Reproduce each line of the following material exactly, omitting the images.

+--

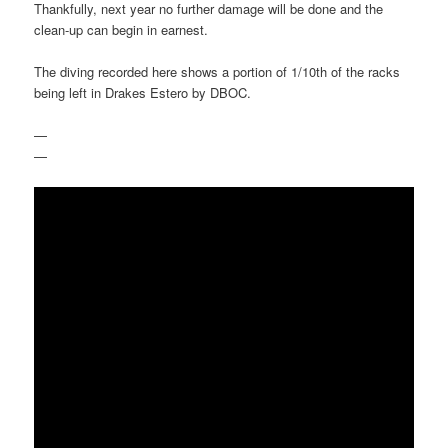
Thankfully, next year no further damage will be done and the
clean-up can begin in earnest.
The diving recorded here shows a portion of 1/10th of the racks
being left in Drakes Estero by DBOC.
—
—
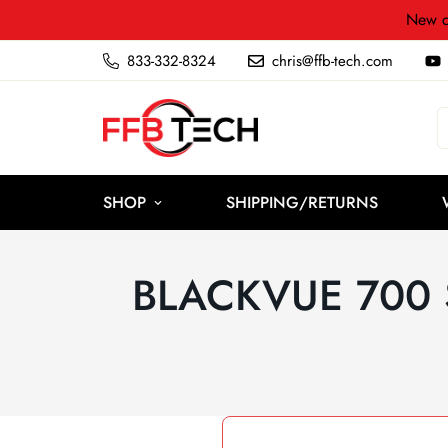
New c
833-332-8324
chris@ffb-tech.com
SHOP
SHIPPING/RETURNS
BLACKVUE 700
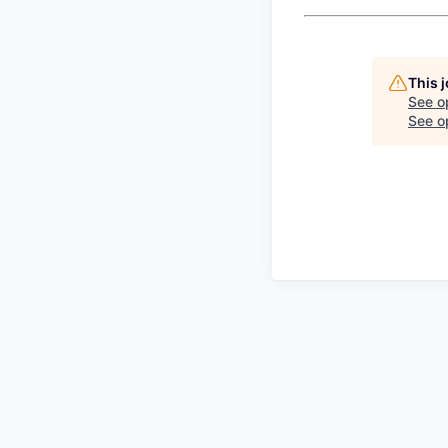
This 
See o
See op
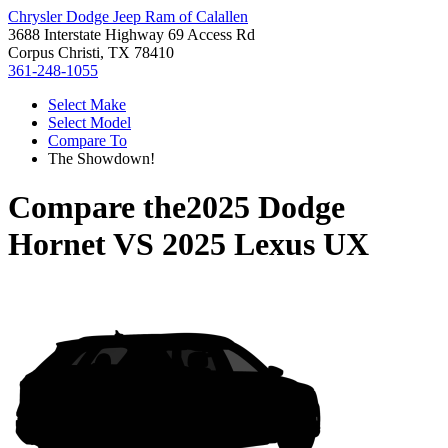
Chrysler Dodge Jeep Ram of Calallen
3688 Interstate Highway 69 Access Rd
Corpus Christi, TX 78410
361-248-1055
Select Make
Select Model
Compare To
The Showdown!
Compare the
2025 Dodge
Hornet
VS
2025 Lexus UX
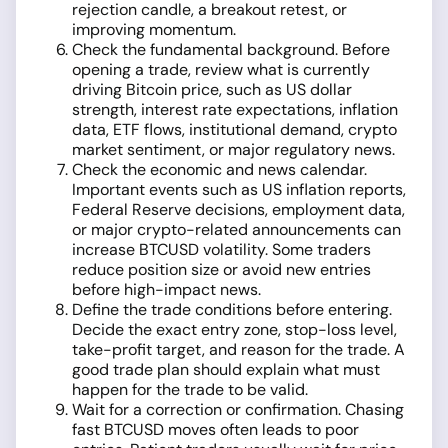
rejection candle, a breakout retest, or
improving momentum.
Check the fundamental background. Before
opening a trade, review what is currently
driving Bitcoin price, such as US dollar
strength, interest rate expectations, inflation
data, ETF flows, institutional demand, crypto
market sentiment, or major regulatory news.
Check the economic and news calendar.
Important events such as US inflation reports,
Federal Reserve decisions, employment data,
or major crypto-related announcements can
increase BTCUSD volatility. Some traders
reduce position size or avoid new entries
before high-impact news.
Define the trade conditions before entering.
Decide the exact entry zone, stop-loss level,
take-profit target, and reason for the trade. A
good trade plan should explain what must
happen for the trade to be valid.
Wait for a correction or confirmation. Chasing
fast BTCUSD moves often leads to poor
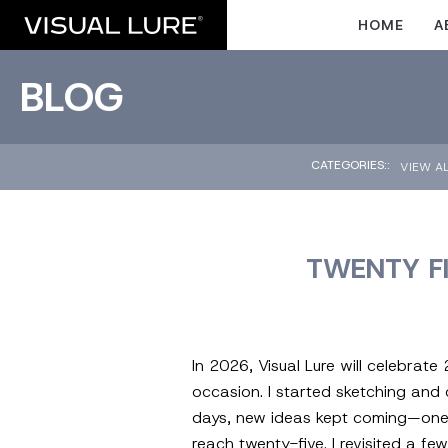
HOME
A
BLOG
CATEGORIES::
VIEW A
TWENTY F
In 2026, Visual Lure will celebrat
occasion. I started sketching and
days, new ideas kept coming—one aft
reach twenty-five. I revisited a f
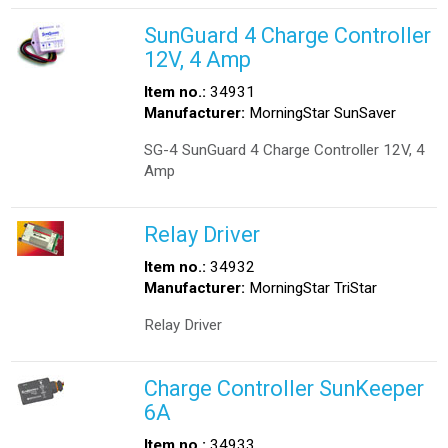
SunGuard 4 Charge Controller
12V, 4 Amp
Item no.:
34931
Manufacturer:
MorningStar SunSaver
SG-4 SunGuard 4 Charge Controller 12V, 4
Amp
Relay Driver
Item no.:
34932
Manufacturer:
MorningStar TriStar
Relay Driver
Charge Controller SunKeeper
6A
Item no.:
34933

+--

**RESPONSE AREA**.
Thankfully, next year no further damage will be done and the
clean-up can begin in earnest.
The diving recorded here shows a portion of 1/10th of the racks
being left in Drakes Estero by DBOC.
—
—
New c
833-332-8324
chris@ffb-tech.com
SHOP
SHIPPING/RETURNS
BLACKVUE 700
This 
See o
See op
Chrysler Dodge Jeep Ram of Calallen
3688 Interstate Highway 69 Access Rd
Corpus Christi, TX 78410
361-248-1055
Select Make
Select Model
Compare To
The Showdown!
Compare the
2025 Dodge
Hornet
VS
2025 Lexus UX
rejection candle, a breakout retest, or
improving momentum.
Check the fundamental background. Before
opening a trade, review what is currently
driving Bitcoin price, such as US dollar
strength, interest rate expectations, inflation
data, ETF flows, institutional demand, crypto
market sentiment, or major regulatory news.
Check the economic and news calendar.
Important events such as US inflation reports,
Federal Reserve decisions, employment data,
or major crypto-related announcements can
increase BTCUSD volatility. Some traders
reduce position size or avoid new entries
before high-impact news.
Define the trade conditions before entering.
Decide the exact entry zone, stop-loss level,
take-profit target, and reason for the trade. A
good trade plan should explain what must
happen for the trade to be valid.
Wait for a correction or confirmation. Chasing
fast BTCUSD moves often leads to poor
HOME
A
BLOG
CATEGORIES::
VIEW A
TWENTY F
In 2026, Visual Lure will celebrat
occasion. I started sketching and
days, new ideas kept coming—one aft
reach twenty-five. I revisited a f
SunGuard 4 Charge Controller
12V, 4 Amp
Item no.:
34931
Manufacturer:
MorningStar SunSaver
SG-4 SunGuard 4 Charge Controller 12V, 4
Amp
Relay Driver
Item no.:
34932
Manufacturer:
MorningStar TriStar
Relay Driver
Charge Controller SunKeeper
6A
Item no.:
34933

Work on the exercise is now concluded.